I was running an older version of Ubuntu Server and given my recent playing with SvelteKit I had come to realise the latest version of NodeJS I could run wasn’t enough to do much with.

When I raised a ticket to wipe and reinstall the instance I was told they no longer provide support for their VPS packages.

This was a shame. I’ve loved having their support for many years. It looks like they’ve pivoted to providing managed hosting instead now for PHP applications. This wouldn’t be enough for my wants.

It brought about an opportunity. I could have gone with a Digital Ocean instance or something similar, or I could’ve looked for free options for static hosting. I joked with a few friends that I was going to put this thing on a cloud with Kubernetes and automatic deployments. Then I started playing around.

Playing with Google Cloud

Google makes this easy. At the time of writing you get 300 dollars to play around with to see how cost efficient your solutions are before committing to putting your credit card on the line. I still have concerns that if someone wanted to disrupt me, or if I became popular for some unlikely reason, this could be expensive. I have set up an alert for projected costs, but there is no easy way to turn it off automatically at a price point threshold.

Still, 300 dollars gave me the confidence to play around with a few things to see how well they scale and at what cost.

So far I have used 3 great british pounds of my free trial money, and it’s been a couple of weeks. In that time I’ve built and run containers, set up a SQL instance, load balanced some traffic from a public IP, and stored some static files.

Jumping into Google Cloud’s console was daunting, but I had some supervision from a friend and the excellent documentation. The interface is frankly gigantic.

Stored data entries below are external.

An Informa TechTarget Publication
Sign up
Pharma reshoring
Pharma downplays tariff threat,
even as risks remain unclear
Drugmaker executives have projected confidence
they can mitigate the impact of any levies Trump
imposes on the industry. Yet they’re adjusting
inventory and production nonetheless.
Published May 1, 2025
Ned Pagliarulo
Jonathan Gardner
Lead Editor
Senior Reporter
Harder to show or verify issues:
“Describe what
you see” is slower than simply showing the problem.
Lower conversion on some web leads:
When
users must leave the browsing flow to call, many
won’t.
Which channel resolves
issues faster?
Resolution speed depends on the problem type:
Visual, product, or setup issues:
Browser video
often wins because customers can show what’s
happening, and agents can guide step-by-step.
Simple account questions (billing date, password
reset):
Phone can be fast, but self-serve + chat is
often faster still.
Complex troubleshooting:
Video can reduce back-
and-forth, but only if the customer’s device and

Static website with Cloud Storage

My first exploration was to chuck some static content into a cloud bucket and point a load balancer at it from a public IP. Setting up the storage was easy and I followed a great guide from their official documentation to make this work.

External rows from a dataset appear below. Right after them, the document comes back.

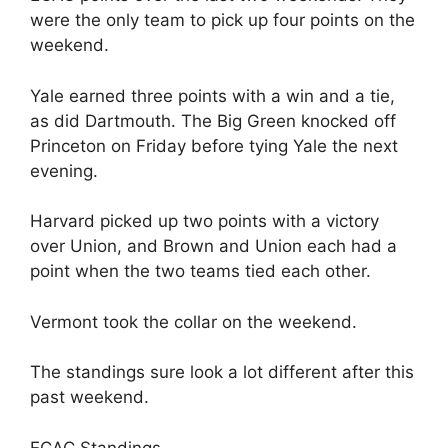
were the only team to pick up four points on the
weekend.
Yale earned three points with a win and a tie,
as did Dartmouth. The Big Green knocked off
Princeton on Friday before tying Yale the next
evening.
Harvard picked up two points with a victory
over Union, and Brown and Union each had a
point when the two teams tied each other.
Vermont took the collar on the weekend.
The standings sure look a lot different after this
past weekend.
ECAC Standings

Google makes it easy to update Cloud Storage with an Rsync command built into their gcloud utility.

Using a Cloud Load Balancer instead of Nginx was a bit of a trial, but once I got the hang of URL maps and the load balancer console, I was cooking on gas.

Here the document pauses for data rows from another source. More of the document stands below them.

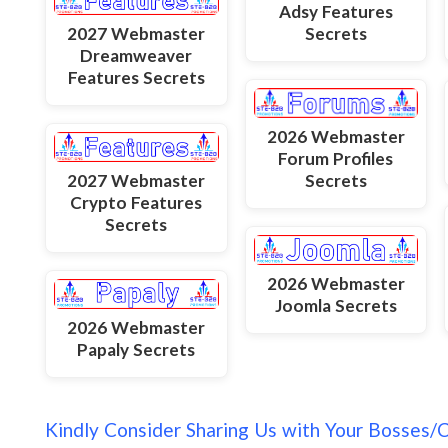
Adsy Features
2027 Webmaster
Secrets
Dreamweaver
Features Secrets
2026 Webmaster
Forum Profiles
Secrets
2027 Webmaster
Crypto Features
Secrets
2026 Webmaster
Joomla Secrets
2026 Webmaster
Papaly Secrets
Kindly Consider Sharing Us with Your Bosses/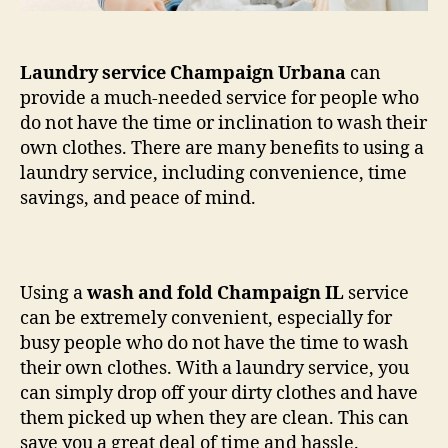
Laundry service Champaign Urbana
can
provide a much-needed service for people who
do not have the time or inclination to wash their
own clothes. There are many benefits to using a
laundry service, including convenience, time
savings, and peace of mind.
Using a
wash and fold Champaign IL
service
can be extremely convenient, especially for
busy people who do not have the time to wash
their own clothes. With a laundry service, you
can simply drop off your dirty clothes and have
them picked up when they are clean. This can
save you a great deal of time and hassle.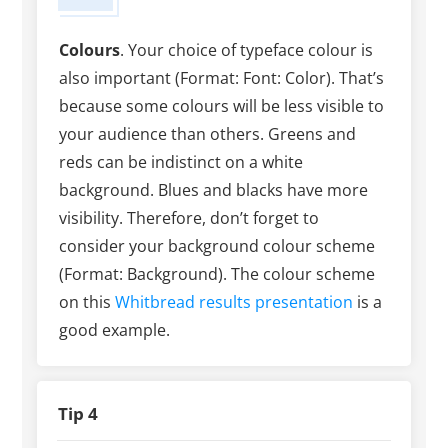
Colours
. Your choice of typeface colour is
also important (Format: Font: Color). That’s
because some colours will be less visible to
your audience than others. Greens and
reds can be indistinct on a white
background. Blues and blacks have more
visibility. Therefore, don’t forget to
consider your background colour scheme
(Format: Background). The colour scheme
on this
Whitbread results presentation
is a
good example.
Tip 4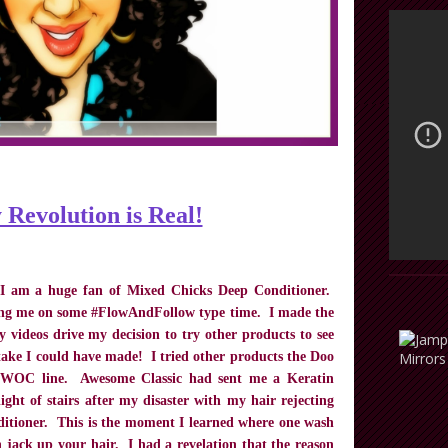
 Revolution is Real!
 I am a huge fan of Mixed Chicks Deep Conditioner.
ing me on some #FlowAndFollow type time. I made the
 videos drive my decision to try other products to see
ake I could have made! I tried other products the Doo
’s WOC line. Awesome Classic had sent me a Keratin
ight of stairs after my disaster with my hair rejecting
tioner. This is the moment I learned where one wash
 jack up your hair. I had a revelation that the reason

I’ve managed to set it up to direct multiple hosts at a single IP address, feeling that this would reduce costs.

Running web apps with Cloud Run

My next challenge was running a Directus CMS instance so I can feed these static sites at build time. For my blog I use flat files but for a few projects I’m using the Directus API and its beautiful user interface instead.

I was worried when starting a Cloud SQL instance that my pennies would escape like raindrops from a cloud. That didn’t happen. I imagine this is the most expensive part of my setup but there are options for smaller instances using fewer CPUs and less memory (although Google recommends you do not use them for production apps).

Cloud Run lets you run a Docker container or it will build an app from source code. I built my app with Directus installed as an NPM package and ran it (there is a simple repo demonstrating it on GitHub).

After changing some environment variables on the container and setting up a connection to my SQL instance (as per the guides in the documentation) I was again, cooking on gas.

The beauty of this is you can specify how long the container stays active for. If I don’t receive any traffic from Directus for 15 minutes the container shuts down. It’ll take another ten seconds (or thereabouts) to start up from a request from a cold start but it proves that you’re not wasting CPU cycles with idle applications.

Cloud Functions and Cloud Build

My next steps will be using Cloud Functions and Cloud Build. I would love to press a button or push to Git and see my websites automatically update. I have a few tasks that would be well suited to Cloud Functions too. I’m looking forward to playing with these.

I’m not ready to call myself a cloud architect yet (and I doubt I ever will be!) but I feel confident playing around with the cloud now. I get the basic concepts of the simple apps I’ve described. It’ll be a while before I’m playing with virtual private connectors and ingresses.

Google also provides automatic CDN and wires a lot of the load balancing for you. I do not require faster load times so I have made sure not to use these but it’s nice to know they are there.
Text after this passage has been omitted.